We were making for Amity Point, a dainty little settlement at the North end of the Island where we were to meet our friends from around the corner for what was promised to be a week of adventure and life-changing experiences. I was always under the impression that one should under-promise and over-deliver. But there were going to be dolphins, and how can you resist a little anticipation at that.

So anyway we pitched up at the Camp site, all aflutter at what was to be on offer, and bugger me backwards if it wasn't actually a really nice little place. Tony and Debra had their little Tentopolis pitched out under the shade of a big shady tree, right in front of their own little private beach (which other people were inconsiderately using, but then I suppose it wasn't actually their private beach), literally a stone's throw away from their polyester palace.
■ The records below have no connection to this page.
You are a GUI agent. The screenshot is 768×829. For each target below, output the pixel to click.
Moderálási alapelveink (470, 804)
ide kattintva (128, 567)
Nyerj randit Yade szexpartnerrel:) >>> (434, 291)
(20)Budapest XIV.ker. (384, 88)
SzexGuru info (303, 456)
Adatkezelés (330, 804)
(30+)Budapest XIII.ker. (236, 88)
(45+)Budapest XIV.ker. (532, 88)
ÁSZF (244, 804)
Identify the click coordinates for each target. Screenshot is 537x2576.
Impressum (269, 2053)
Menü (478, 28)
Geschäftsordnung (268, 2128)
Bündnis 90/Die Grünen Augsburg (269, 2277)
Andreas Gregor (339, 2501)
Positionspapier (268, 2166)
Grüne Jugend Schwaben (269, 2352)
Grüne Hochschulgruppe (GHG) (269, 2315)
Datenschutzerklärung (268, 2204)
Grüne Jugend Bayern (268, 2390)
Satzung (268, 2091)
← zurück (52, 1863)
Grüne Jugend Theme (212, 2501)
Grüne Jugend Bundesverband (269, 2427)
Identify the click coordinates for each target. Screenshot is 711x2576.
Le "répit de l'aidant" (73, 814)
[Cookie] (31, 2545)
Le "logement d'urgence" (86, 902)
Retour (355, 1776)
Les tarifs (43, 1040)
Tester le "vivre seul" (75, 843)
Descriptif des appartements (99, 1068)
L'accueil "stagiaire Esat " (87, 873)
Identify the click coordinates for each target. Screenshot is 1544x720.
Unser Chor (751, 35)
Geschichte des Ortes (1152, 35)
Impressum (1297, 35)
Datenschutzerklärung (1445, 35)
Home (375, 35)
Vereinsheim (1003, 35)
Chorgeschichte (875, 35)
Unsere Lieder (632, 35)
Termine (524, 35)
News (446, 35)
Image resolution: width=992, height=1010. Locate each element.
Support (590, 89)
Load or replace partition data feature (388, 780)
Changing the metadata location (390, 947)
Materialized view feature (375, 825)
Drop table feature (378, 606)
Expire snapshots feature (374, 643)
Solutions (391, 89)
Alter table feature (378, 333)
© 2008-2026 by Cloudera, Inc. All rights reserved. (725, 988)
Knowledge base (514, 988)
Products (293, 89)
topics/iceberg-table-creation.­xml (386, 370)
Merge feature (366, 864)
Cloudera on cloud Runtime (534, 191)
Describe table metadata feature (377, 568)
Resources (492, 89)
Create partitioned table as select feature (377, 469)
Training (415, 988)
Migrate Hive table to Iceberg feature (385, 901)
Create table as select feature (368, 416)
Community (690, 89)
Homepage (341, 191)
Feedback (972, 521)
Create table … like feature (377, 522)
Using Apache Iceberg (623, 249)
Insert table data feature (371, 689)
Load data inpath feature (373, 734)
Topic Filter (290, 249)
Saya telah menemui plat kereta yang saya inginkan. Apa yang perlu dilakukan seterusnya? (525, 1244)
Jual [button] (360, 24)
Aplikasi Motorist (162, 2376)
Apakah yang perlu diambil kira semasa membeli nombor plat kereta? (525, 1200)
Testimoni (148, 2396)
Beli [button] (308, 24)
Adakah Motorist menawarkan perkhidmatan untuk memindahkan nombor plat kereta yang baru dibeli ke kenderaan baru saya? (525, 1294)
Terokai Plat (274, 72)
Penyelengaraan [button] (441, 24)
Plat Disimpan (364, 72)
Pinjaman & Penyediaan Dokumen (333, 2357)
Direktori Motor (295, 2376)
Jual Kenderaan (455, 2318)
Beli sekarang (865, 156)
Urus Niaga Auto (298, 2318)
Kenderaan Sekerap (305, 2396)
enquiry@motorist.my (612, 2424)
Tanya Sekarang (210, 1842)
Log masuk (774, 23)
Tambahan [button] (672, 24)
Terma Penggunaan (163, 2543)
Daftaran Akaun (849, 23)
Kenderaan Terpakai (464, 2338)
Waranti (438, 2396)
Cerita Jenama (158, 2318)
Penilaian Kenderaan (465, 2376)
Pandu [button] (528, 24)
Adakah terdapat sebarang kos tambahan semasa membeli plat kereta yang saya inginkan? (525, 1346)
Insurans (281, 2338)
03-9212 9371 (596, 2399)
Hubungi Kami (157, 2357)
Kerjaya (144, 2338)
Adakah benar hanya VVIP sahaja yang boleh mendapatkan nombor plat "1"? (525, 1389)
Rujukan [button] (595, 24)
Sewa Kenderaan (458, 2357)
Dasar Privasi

Their tent, though quite modest for five, was fronted with a verandah which housed their kitchen and dining facilities as well as a fully-functional insect repelling infrastructure and observation deck, all under an expanse of tenty-stuff with poles surrounding like the Doric columns at the temple of Delphi. Behind them, sheltered from the elements by a gazebo, was the dominion of David and Monica (Tony's sister and an old friend) and their boy Jonas.

The small beach gave out onto a little cove, contained on the right by a rocky breakwater and on the right by a fallen tree which was inexplicably still alive; the waves were contained by a distant sandbar which made the sea as smooth as a lagoon, and shallow enough to walk out for fifty meters or so before the floor dropped away. Children breathlessly told stories of how the sharks would get you if you ventured out any further than The Drop.

The water was crystal clear and as blue as a blue cheese isn't.

Under gathering cloud we drank a cup of coffee and watched the kids get themselves cooled off with a protracted swim stroke snorkel session.

Before going for a swim we decided it was probably let's-build-our-tent-o'clock and so we began to deploy Chez Gavin.

Soon it began to rain, and we were of course delighted by this, our mood lifted only by having chosen the rain-shadow of the shady big tree of shade to establish our small principality.

Before long we had completed our building work, and the rain obligingly moved on, so we could get changed out of our damp things into other things that would soon be wet, and went for a swim. The water was no longer as blue as it previously had been, but it was very warm and very nice. I floated on my back out near The Drop; Eloise screamed at me that I was liable to be eaten by a shark. Bless.

The mythical dolphins mythically beckoning us with their mythical fins all the time, somewhere just out of sight.